It's "immersion" rather than "intimacy"?

But I think the same thing happens with books, and I think most cases of third limited do not remove that sense of separation from characters that I also experience with third omniscient.  Sometimes I "blend" with the character—we are in agreement emotionally, intellectually, seeing the same things—but it's by no means a long-lasting experience and I'm soon outside that character again viewing the character as a separate individual.  

I suspect this is largely because I, FifthView, simply am not a female assassin or a male magician's apprentice with a mixed heritage of dragon, human, and elf.  I am not longing for my parents to still be alive (because, they already are) or for respite from the tortuous visions caused by a curse.  I can sympathize, hopefully, but cannot be them.

I also think this is because much third limited being written simply doesn't "do that"—develop strong intimacy of the sort where I _remain_ inside the character's POV for longer lengths of time.  I mean, the writers take for granted that whatever they put down on the page automatically does that because, well, "third limited."  This is probably why so much of it seems stale to me.  Not all of it, of course.  But there simply are waves and waves of it being churned out.

The same applies to third omni for me.  One can write the MRUs of third omni in such a way that the very same sort of intimacy occurs as occurs in the best third limited. But I wonder if too often writers these days simply look at the two approaches as being fundamentally, diametrically opposed.  And so when 3rd omni is written, no special attention to building intimacy happens.   (Yet I must remember what I wrote in a different comment:  There are multiple types of _both_.)

The single typical difference might be in the fact that third limited tends to stick with one POV for a much longer time.  Anyone else have that experience with some multi-POV third limited books where you're reading, extremely "into it," and then comes a chapter from another character's POV and you groan because you know you'll have to wade through it?  That happened a lot to me with ASOIAF, but it's not alone.  Now imagine transitioning 2-3 times within a single chapter of omni.  But is the single-POV chapter of 3rd limited fully "intimate" all throughout?  See above.  

And then there are those 3rd limited approaches that are more objective—not Intimate but merely Limited.  Heh.  Ok, I've blathered on and on again.


----------



## Chessie (Sep 17, 2016)

Nimue, you're absolutely right in that using the photograph to show what the hero looks like was a cheap trick. But you know what? I stand by it because I figured that I could be cheesy for once. I like to play around with my writing and sometimes it backfires. Interestingly enough, the other readers didn't care about the photograph itself...just the narration.
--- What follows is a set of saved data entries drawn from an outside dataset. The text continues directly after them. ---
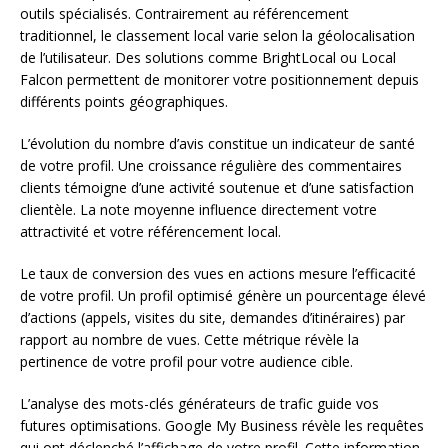
outils spécialisés. Contrairement au référencement
traditionnel, le classement local varie selon la géolocalisation
de l’utilisateur. Des solutions comme BrightLocal ou Local
Falcon permettent de monitorer votre positionnement depuis
différents points géographiques.
L’évolution du nombre d’avis constitue un indicateur de santé
de votre profil. Une croissance régulière des commentaires
clients témoigne d’une activité soutenue et d’une satisfaction
clientèle. La note moyenne influence directement votre
attractivité et votre référencement local.
Le taux de conversion des vues en actions mesure l’efficacité
de votre profil. Un profil optimisé génère un pourcentage élevé
d’actions (appels, visites du site, demandes d’itinéraires) par
rapport au nombre de vues. Cette métrique révèle la
pertinence de votre profil pour votre audience cible.
L’analyse des mots-clés générateurs de trafic guide vos
futures optimisations. Google My Business révèle les requêtes
qui ont déclenché l’affichage de votre profil. Cette information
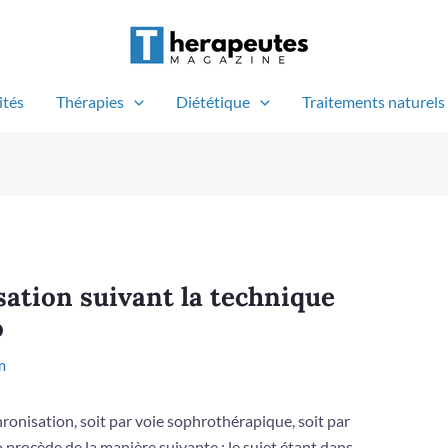
ités
Thérapies
Diététique
Traitements naturels
ation suivant la technique
o
m
phronisation, soit par voie sophrothérapique, soit par
procède de la manière suivante : le sujet étant dans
Regarding intimacy: not a fantasy novel but Appointment With Death by Agatha Christie is a fantastic example of omniscient. The first chapter starts out with Poirot hearing a conversation on the balcony above his bedroom window. Christie then moves to the siblings having that conversation, which is a very spirited one, and although she's moving quick and breaking every single rule ever given, the dialogue is delightful and highly engaging. I understand their desperation. I sympathize with their sadness, feelings, and fear. Even though the story is told by many characters that are excessively described for a couple of paragraphs and then they're gone, I'm drawn in. I do feel close to them and by the end of the book when the murderer is revealed, I sympathize with them, too. I do believe that there can be closeness with omniscient but it's a smaller window than 3rd close. And do I really need to be that close with characters anyway? I don't really care about that and never have. I just like to read a good story and move on to the next and don't re-read anything. Anyway, I've run out of things to say about this conversation.


----------



## Demesnedenoir (Sep 17, 2016)

Groaning through some multi-POV chapters is commonplace for sure. Heck, with Martin, I've skipped a chapter here and there. And with his huge books, sometimes a character you are enjoying might not show up again for 100 pages. 
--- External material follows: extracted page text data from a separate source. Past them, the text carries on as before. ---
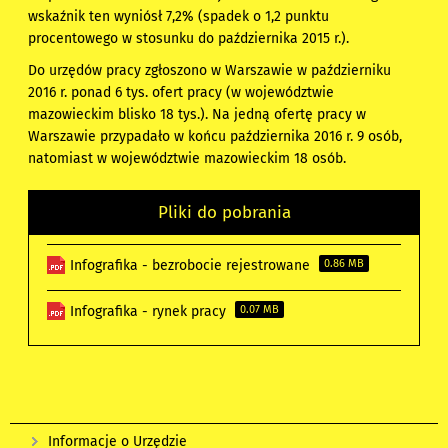
wskaźnik ten wyniósł 7,2% (spadek o 1,2 punktu
procentowego w stosunku do października 2015 r.).
Do urzędów pracy zgłoszono w Warszawie w październiku
2016 r. ponad 6 tys. ofert pracy (w województwie
mazowieckim blisko 18 tys.). Na jedną ofertę pracy w
Warszawie przypadało w końcu października 2016 r. 9 osób,
natomiast w województwie mazowieckim 18 osób.
Pliki do pobrania
Infografika - bezrobocie rejestrowane
0.86 MB
Infografika - rynek pracy
0.07 MB
Informacje o Urzędzie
I have a different experience... I don't "immerse" as a reader or a viewer, not since I was 12 anyhow. Reading LoTR, and maybe seeing Star Wars (the good one) for the first time in the theater, but other than that? Not really. 



FifthView said:


> The issue of intimacy is fascinating.
> 
> A little out of the ballpark here, but I've often been amazed by how some television shows have the effect on me that, at some point, I "snap out" of the world and realize once again I'm watching a television set.  I mean, it's "3rd cinematic" and yet for a long length of time I've been inside the scene, inside the characters, experiencing the events as if I was in that world.  Attachment to characters can be emotional as well as intellectual.  BUT, interestingly, I may not be viewing that world as they view it, and I'm often not.
> 
> ...


----------



## Nimue (Sep 17, 2016)

Chesterama said:


> And do I really need to be that close with characters anyway? I don't really care about that and never have. I just like to read a good story and move on to the next and don't re-read anything.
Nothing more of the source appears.